Intraperitoneal treatment with clorgyline, an inhibitor of monoamine oxidase A (MAOA), induces hyper-running in normal Wistar rats. (a) MAOA and (b) MAOB enzyme activity in the hippocampus and liver after chronic treatment of normal Wistar rats with clorgyline (1?mg/kg BW, i.p.). Clorgyline decreases MAOA activity markedly, but not MAOB, activity in the hippocampus of rats. (c) Daily running activity in clorgyline-treated normal Wistar rats. Clorgyline treatment induces hyper-running. Data are expressed as means±SD for three rats in each group. *p<0.05, compared with vehicle group.
Local Injection of Clorgyline into Hippocampus Induces Hyper-Running in Normal Wistar Rats
To clarify the involvement of hippocampal MAOA in the hyper-running habituation of SPORTS rats, clorgyline was administered locally into the hippocampus of normal Wistar rats and the running activity of each rat was monitored for 12?h. As shown in Figure 8, normal Wistar rats with local clorgyline treatment increased their wheel-running activity.
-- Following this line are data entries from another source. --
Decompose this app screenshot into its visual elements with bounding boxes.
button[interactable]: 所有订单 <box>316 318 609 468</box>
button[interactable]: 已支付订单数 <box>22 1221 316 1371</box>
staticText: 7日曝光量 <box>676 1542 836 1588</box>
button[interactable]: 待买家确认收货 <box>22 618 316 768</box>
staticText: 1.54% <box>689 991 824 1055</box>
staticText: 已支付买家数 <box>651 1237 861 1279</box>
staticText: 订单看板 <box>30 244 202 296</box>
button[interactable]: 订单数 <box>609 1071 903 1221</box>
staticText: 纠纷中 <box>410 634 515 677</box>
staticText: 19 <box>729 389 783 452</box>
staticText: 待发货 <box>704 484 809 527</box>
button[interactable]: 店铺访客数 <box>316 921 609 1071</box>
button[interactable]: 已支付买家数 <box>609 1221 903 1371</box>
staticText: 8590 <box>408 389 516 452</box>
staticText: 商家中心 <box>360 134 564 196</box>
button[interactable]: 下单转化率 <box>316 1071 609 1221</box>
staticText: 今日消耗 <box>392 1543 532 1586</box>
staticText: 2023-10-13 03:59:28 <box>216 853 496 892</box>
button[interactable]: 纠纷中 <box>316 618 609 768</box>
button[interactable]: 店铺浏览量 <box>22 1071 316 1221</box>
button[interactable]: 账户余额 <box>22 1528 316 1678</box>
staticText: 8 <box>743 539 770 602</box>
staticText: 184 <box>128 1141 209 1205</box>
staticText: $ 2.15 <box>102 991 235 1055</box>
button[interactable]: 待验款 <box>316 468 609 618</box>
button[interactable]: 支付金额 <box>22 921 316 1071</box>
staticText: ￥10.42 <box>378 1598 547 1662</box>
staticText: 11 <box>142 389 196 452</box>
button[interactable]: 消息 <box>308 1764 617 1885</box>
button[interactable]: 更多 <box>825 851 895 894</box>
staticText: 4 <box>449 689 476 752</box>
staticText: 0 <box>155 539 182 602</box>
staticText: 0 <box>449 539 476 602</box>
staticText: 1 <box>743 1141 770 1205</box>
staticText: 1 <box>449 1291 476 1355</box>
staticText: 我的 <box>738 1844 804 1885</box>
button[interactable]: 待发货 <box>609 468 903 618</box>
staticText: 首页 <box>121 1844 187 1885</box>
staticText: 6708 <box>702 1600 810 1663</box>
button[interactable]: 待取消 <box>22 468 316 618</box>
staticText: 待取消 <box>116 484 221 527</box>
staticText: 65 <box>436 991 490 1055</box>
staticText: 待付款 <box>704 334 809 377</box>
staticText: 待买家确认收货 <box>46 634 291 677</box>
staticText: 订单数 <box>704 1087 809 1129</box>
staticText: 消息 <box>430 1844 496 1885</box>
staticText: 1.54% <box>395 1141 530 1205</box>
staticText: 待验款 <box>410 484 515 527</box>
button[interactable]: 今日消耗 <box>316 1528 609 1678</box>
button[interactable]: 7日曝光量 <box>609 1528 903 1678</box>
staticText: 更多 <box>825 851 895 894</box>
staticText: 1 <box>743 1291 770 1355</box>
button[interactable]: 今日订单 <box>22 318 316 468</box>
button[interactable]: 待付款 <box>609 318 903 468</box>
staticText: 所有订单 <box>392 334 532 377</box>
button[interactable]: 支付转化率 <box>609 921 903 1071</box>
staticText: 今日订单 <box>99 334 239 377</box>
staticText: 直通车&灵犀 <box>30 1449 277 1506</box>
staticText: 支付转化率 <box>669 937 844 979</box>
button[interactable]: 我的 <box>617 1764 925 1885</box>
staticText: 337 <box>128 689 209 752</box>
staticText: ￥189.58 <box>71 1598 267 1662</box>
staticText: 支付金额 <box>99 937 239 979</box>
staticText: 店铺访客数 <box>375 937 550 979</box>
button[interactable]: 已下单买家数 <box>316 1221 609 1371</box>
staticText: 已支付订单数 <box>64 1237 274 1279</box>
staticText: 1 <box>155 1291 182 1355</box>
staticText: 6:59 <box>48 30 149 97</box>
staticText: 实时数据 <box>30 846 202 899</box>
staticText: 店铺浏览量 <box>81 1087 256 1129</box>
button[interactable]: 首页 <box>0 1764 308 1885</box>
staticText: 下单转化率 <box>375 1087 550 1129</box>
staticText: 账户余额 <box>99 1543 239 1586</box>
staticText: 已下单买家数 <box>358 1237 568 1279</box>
Local administration of clorgyline into hippocampus increases wheel-running activity in normal Wistar rats. Rat hippocampus was perfused with clorgyline (1?μM) or vehicle (Ringer) at a rate of 1?μl/min for 60?min. The revolution number of the running wheel for each rat was recorded for 12?h after drug treatment, which was finished at 2200. Data are expressed as means±SD for 5 rats. *p<0.05.
DISCUSSION
The SPORTS rat is a good animal model for elucidating the mechanisms responsible for upregulation of running behavior and for investigating the changes in nutrient metabolism induced by high-intensity exercise (Morishima-Yamato et al, 2005). This study focused on the increased exercise behavior of SPORTS rats and its relation with the noradrenergic systems in the hippocampus because brain tissue is where a variety of changes in gene expression, hormonal regulation, and neurotransmission have been observed during physical exercise (Tong et al, 2001; Bronikowski et al, 2004; Neeper et al, 1995; Oladehin and Waters, 2001; Bequet et al, 2002; Tumer et al, 2001).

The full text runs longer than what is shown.